Наши глаза встречаются, а слова застревают в горле, настолько их много. Будем выражать любовь объятиями. Мы с папой крепко обнимаемся и зависаем во дворе на вечность. Я плыву в запахе его одежды, его тела. От него ненавязчиво пахнет лосьоном, теплом и просто папой. Когда я смотрю в его глаза, он улыбается еще шире и говорит, как разговаривал с Дмитрием Валерьевичем и что он ему про меня все рассказал.
– Прости меня. Я больше не буду…
– Это ты прости. – Не дав мне закончить, говорит папа. – Это я – больше не буду.
С чего я взял, что отца угнали? Его не угнали, а вернули.

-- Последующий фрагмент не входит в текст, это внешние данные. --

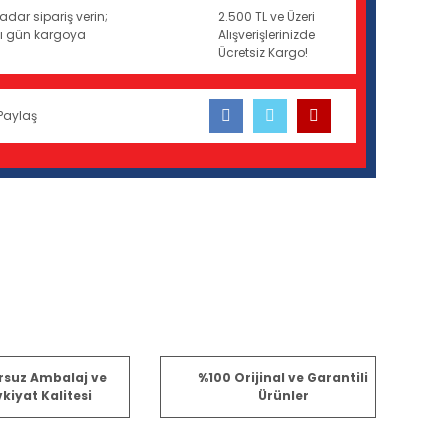
adar sipariş verin;
2.500 TL ve Üzeri
ynı gün kargoya
Alışverişlerinizde
Ücretsiz Kargo!
Paylaş
fımıza iletebilirsiniz.
rsuz Ambalaj ve
%100 Orijinal ve Garantili
kiyat Kalitesi
Ürünler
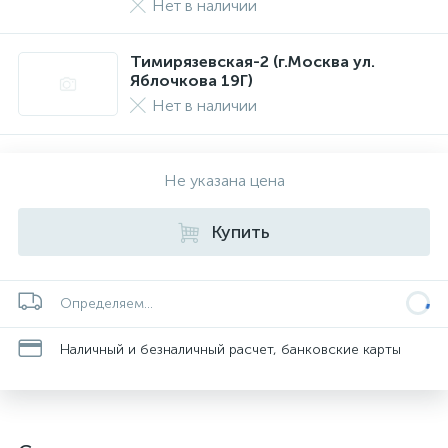
Нет в наличии
Тимирязевская-2 (г.Москва ул.
Яблочкова 19Г)
Нет в наличии
Не указана цена
Купить
Определяем...
Наличный и безналичный расчет, банковские карты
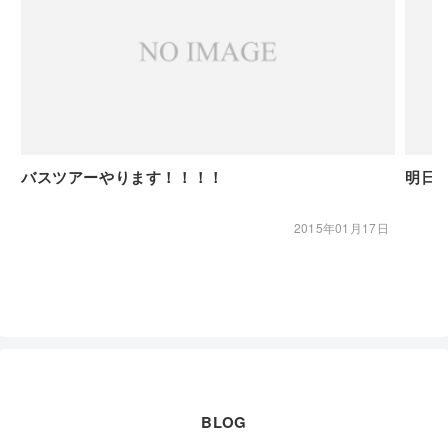
バスツアーやります！！！！
明日か
2015年01月17日
BLOG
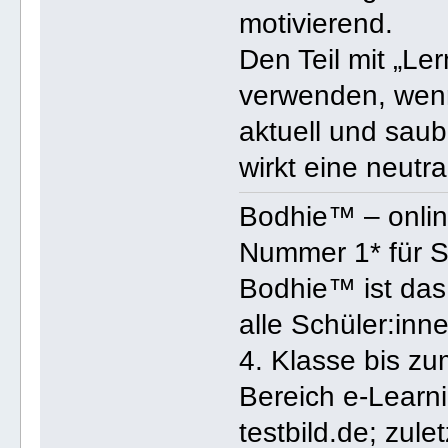
motivierend.
Den Teil mit „Ler
verwenden, wenn
aktuell und saub
wirkt eine neutr
Bodhie™ – online
Nummer 1* für S
Bodhie™ ist das 
alle Schüler:inn
4. Klasse bis zu
Bereich e-Learni
testbild.de; zul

Я внимательно смотрю в его глаза, в их черный бездонный цвет, который отчетливо виден только секундными мгновениями, потому что папа все время щурится от яркого солнца, которое чуть разбавляет уголь в его глазах, от чего уголь этот превращается в горький шоколад. Я кладу ладони на его щеки, ведь ему это нравится. Я помню, как это было раньше. В детстве я на день по десять-пятнадцать раз переспрашивал папу, любит ли он меня (маленькие дети обожают такое слушать), и в ответ отвечал «тоже люблю очень сильно», а еще клал ладошки на его большое лицо, чтобы папа не отвернулся и смотрел прямо в мои глаза. С годами лицо папы становится все меньше, мои руки скоро смогут полностью накрыть его щеки, но я всегда буду его обнимать так крепко, что между нами и сквозняк не пробежит.